Pixel coordinate grounding data
******

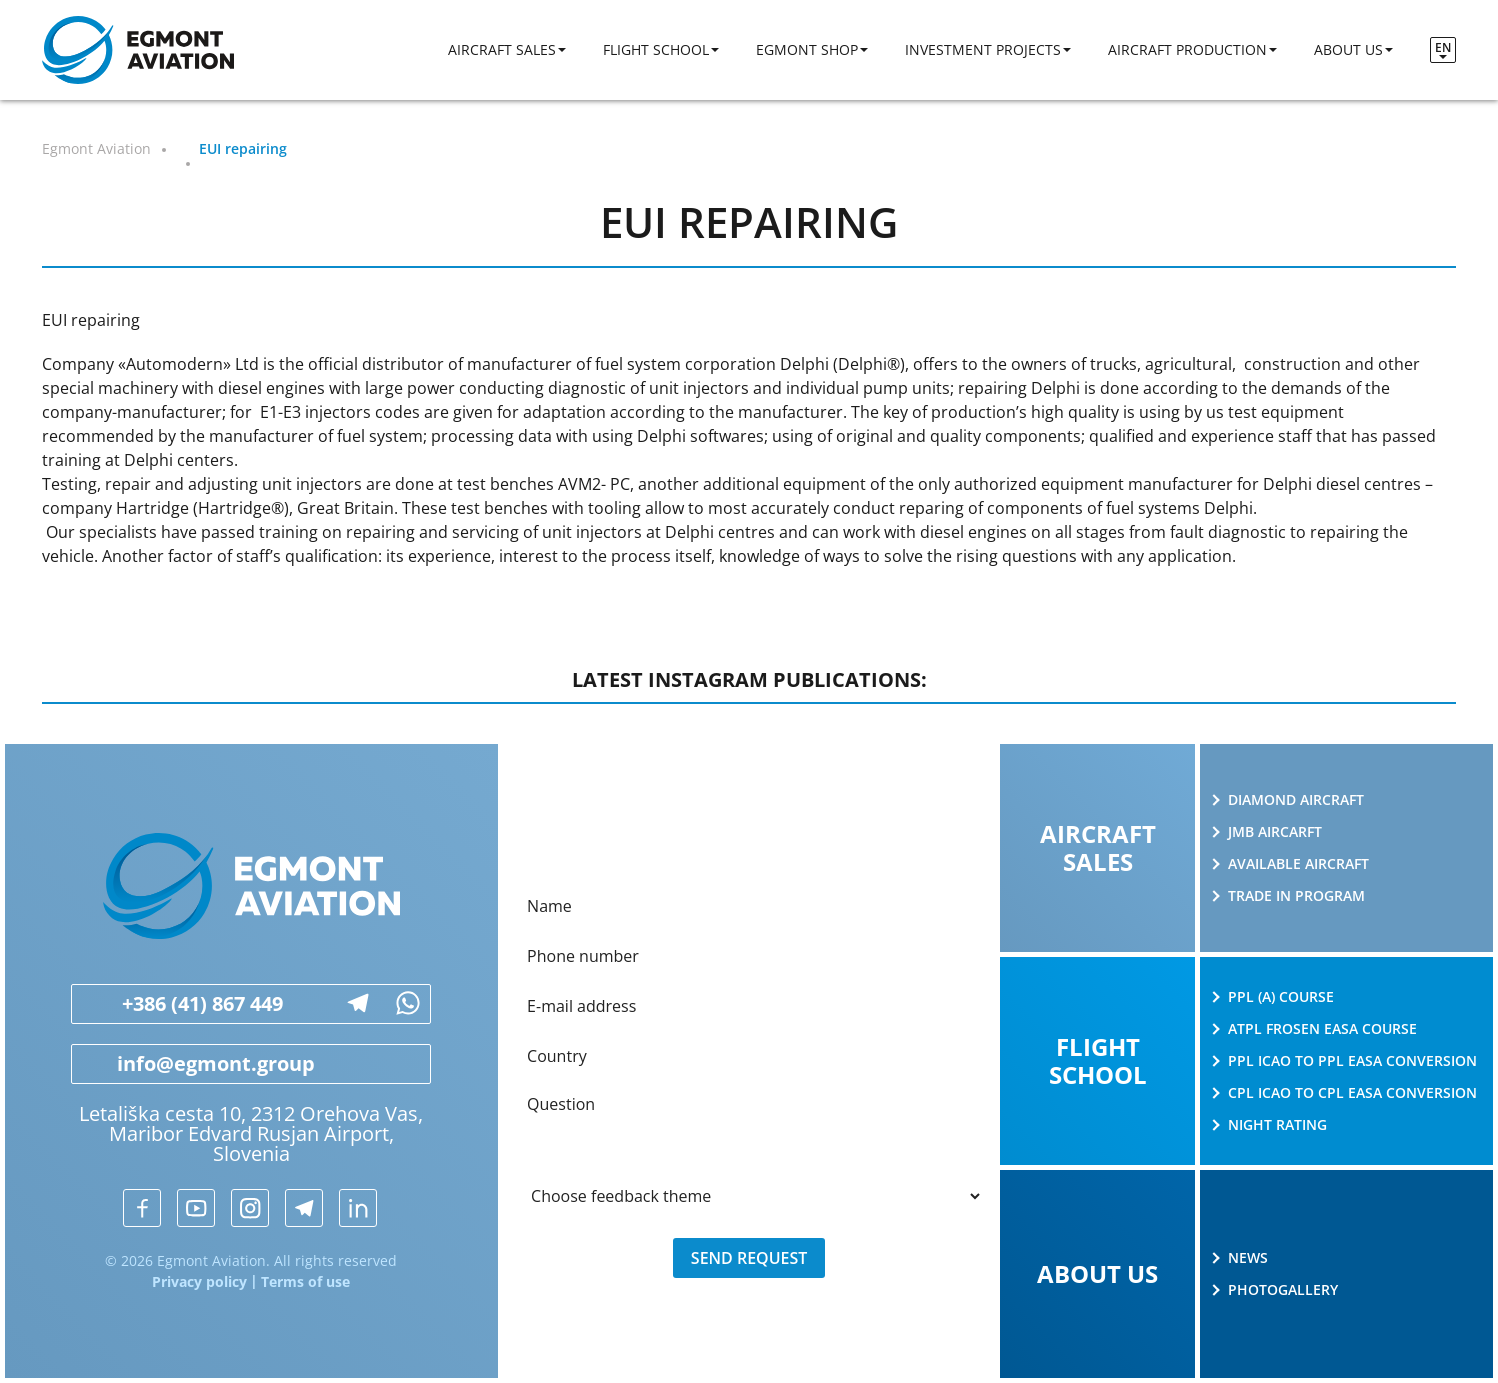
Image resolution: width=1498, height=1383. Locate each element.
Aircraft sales (502, 49)
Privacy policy (199, 1281)
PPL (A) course (1281, 997)
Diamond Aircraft (1296, 800)
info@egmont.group (193, 1064)
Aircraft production (1187, 49)
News (1248, 1258)
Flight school (656, 49)
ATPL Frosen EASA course (1322, 1029)
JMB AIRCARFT (1275, 832)
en (1443, 47)
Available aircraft (1298, 864)
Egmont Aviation (96, 148)
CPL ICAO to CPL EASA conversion (1352, 1093)
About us (1348, 49)
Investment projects (983, 49)
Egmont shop (807, 49)
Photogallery (1283, 1290)
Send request (749, 1258)
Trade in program (1296, 896)
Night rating (1277, 1125)
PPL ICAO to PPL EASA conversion (1352, 1061)
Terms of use (305, 1281)
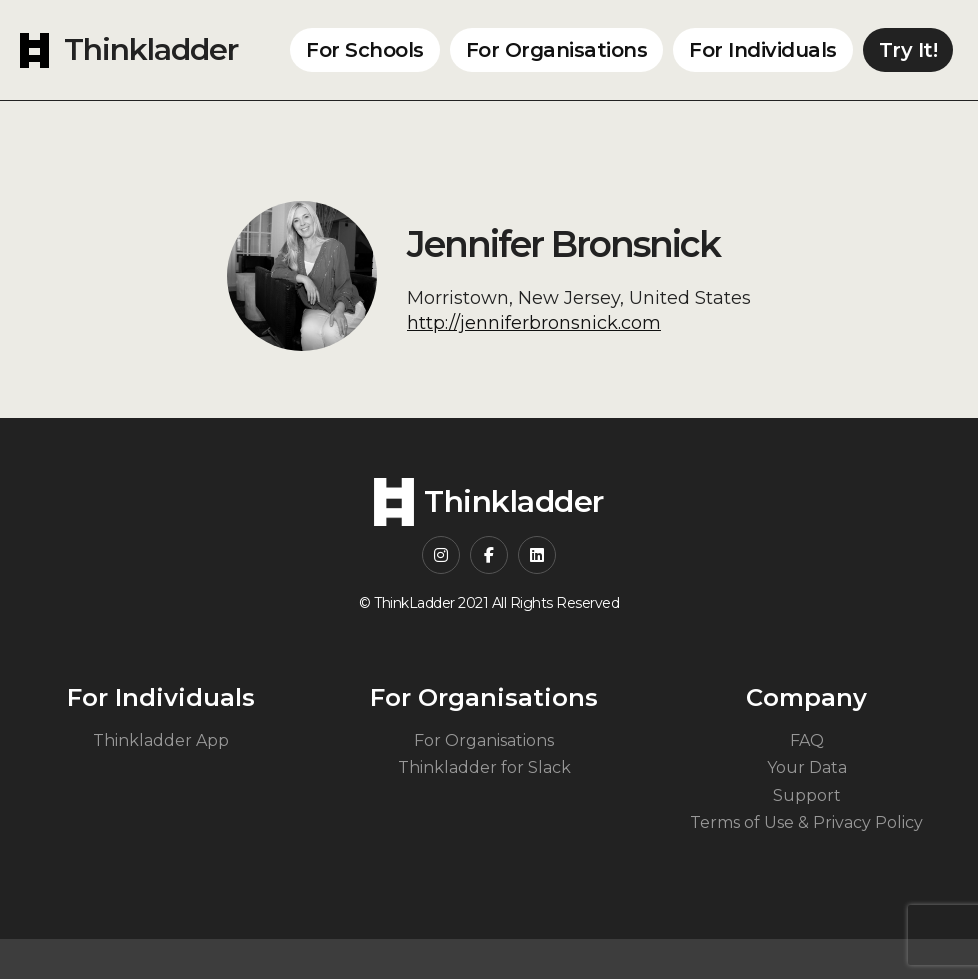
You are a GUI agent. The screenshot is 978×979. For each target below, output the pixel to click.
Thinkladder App (161, 740)
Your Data (807, 767)
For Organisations (557, 50)
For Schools (365, 50)
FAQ (807, 740)
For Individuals (763, 50)
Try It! (908, 50)
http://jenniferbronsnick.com (534, 323)
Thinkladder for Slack (484, 767)
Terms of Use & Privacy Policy (806, 822)
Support (807, 795)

******

Return the opening line of the data above and every line after it up to and including the line that holds "Aircraft production (1187, 49)"; pictures stay out.

Image resolution: width=1498, height=1383. Locate each element.
Aircraft sales (502, 49)
Privacy policy (199, 1281)
PPL (A) course (1281, 997)
Diamond Aircraft (1296, 800)
info@egmont.group (193, 1064)
Aircraft production (1187, 49)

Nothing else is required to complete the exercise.